C’est pour cela qu’un rendez-vous de contraception est systématiquement proposé. Même si tu ne te sens pas prête à en parler le jour même, n’hésite pas à demander un second rendez-vous.
Sur le plan émotionnel :
- certaines ressentent surtout un soulagement ;
- d’autres ressentent tristesse, colère, culpabilité, ou un mélange de tout ça ;
- ces émotions peuvent apparaître tout de suite, ou plus tard.
Là aussi, le suivi psycho-social n’est pas un luxe.
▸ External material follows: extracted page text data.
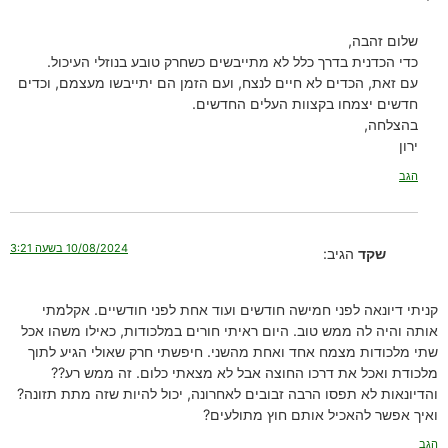
שלום זהבה,
כדי הכדנית בדרך כלל לא מתייבשים כשחרק טובע בנוזלי העיכול.
עם זאת, הכדים לא חיים לנצח, ועם הזמן הם יתייבשו מעצמם, וכדים
חדשים יצמחו בקצוות העלים החדשים.
בהצלחה,
ירון
הגב
10/08/2024 בשעה 3:21
שקד
הגיב:
קניתי דיונאה לפני חמישה חודשים ועוד אחת לפני חודשיים. אקלמתי
אותה והיה לה ממש טוב. היום ראיתי חורים במלכודות, כאילו משהו אכל
שתי מלכודות מצמח אחד ואחת מהשני. חיפשתי חרק שאולי הגיע לתוך
מלכודת ואכל את דרכו החוצה אבל לא מצאתי כלום. זה ממש רע??
והדיונאות לא תפסו הרבה זבובים לאחרונה, יכול להיות שזה מתת תזונה?
ואיך אפשר להאכיל אותם חוץ מתולעים?
הגב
Ce n’est pas réservé aux « cas graves ». Parler à une professionnelle habituée à ces questions peut t’éviter de rester seule avec des pensées lourdes ou des questions qui tournent en boucle.
À retenir pour les mineures : repères rapides
Pour finir, voici les points essentiels à garder en tête si tu es mineure et que tu envisages une IVG :
- Oui, tu as le droit d’accéder à une IVG en France, dans les mêmes délais qu’une majeure.
- Non, le consentement de tes parents n’est pas obligatoire si tu souhaites garder le secret.
- Tu dois alors être accompagnée par une personne majeure de confiance, que tu choisis.
- L’entretien psycho-social est obligatoire pour les mineures, pour t’informer et t’accompagner.
- L’IVG est gratuite pour les mineures, avec des dispositifs pour préserver l’anonymat vis-à-vis de la famille.
- Le secret médical s’applique : les soignants ne peuvent pas prévenir tes parents sans ton accord si tu as demandé le secret.
- La décision finale t’appartient : personne n’a le droit de t’y forcer, dans un sens ou dans l’autre.
- Tu as le droit d’être accompagnée sur le plan psychologique avant et après, quels que soient tes sentiments.
Si tu te reconnais dans ces lignes, que tu hésites ou que tu as peur de faire « la mauvaise démarche », commence par un premier contact discret avec un centre de planification, un planning familial ou un professionnel de santé en qui tu as confiance. Le plus important, ce n’est pas d’avoir toutes les réponses tout de suite, mais de ne pas rester seule avec tes questions.